**REQUIRED WORK**
When you give the entries again, keep every word as it stands and drop the pictures.

**MATERIAL FOR THE TASK**
---------------

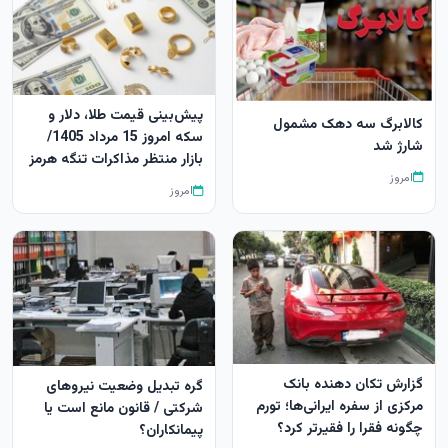
پیش‌بینی قیمت طلا، دلار و
کالابرگ سه دهک مشمول
سکه امروز 15 مرداد 1405/
شارژ شد
بازار منتظر مذاکرات تنگه هرمز
امروز
امروز
گزارش تکان‌ دهنده بانک
گره تبدیل وضعیت نیروهای
مرکزی از سفره ایرانی‌ها؛ تورم
شرکتی / قانون مانع است یا
چگونه فقرا را فقیرتر کرد؟
پیمانکاران؟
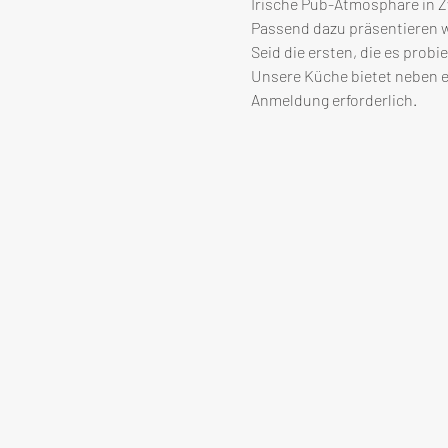
Irische Pub-Atmosphäre in Z
Passend dazu präsentieren w
Seid die ersten, die es probi
Unsere Küche bietet neben e
Anmeldung erforderlich.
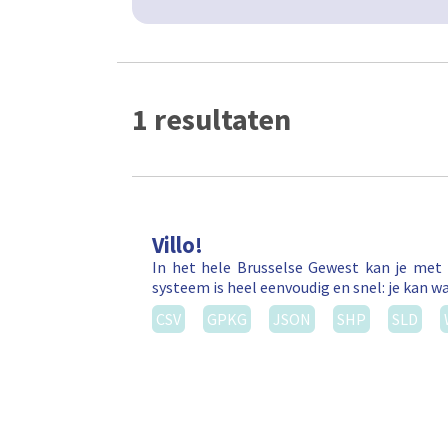
1 resultaten
Villo!
In het hele Brusselse Gewest kan je met 
systeem is heel eenvoudig en snel: je kan wa
CSV
GPKG
JSON
SHP
SLD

---------------

**EXPECTED ANSWER**
پیش‌بینی قیمت طلا، دلار و
کالابرگ سه دهک مشمول
سکه امروز 15 مرداد 1405/
شارژ شد
بازار منتظر مذاکرات تنگه هرمز
امروز
امروز
گزارش تکان‌ دهنده بانک
گره تبدیل وضعیت نیروهای
مرکزی از سفره ایرانی‌ها؛ تورم
شرکتی / قانون مانع است یا
چگونه فقرا را فقیرتر کرد؟
پیمانکاران؟
Irische Pub-Atmosphäre in Z
Passend dazu präsentieren w
Seid die ersten, die es probi
Unsere Küche bietet neben e
Anmeldung erforderlich.
1 resultaten
Villo!
In het hele Brusselse Gewest kan je met 
systeem is heel eenvoudig en snel: je kan wa
CSV
GPKG
JSON
SHP
SLD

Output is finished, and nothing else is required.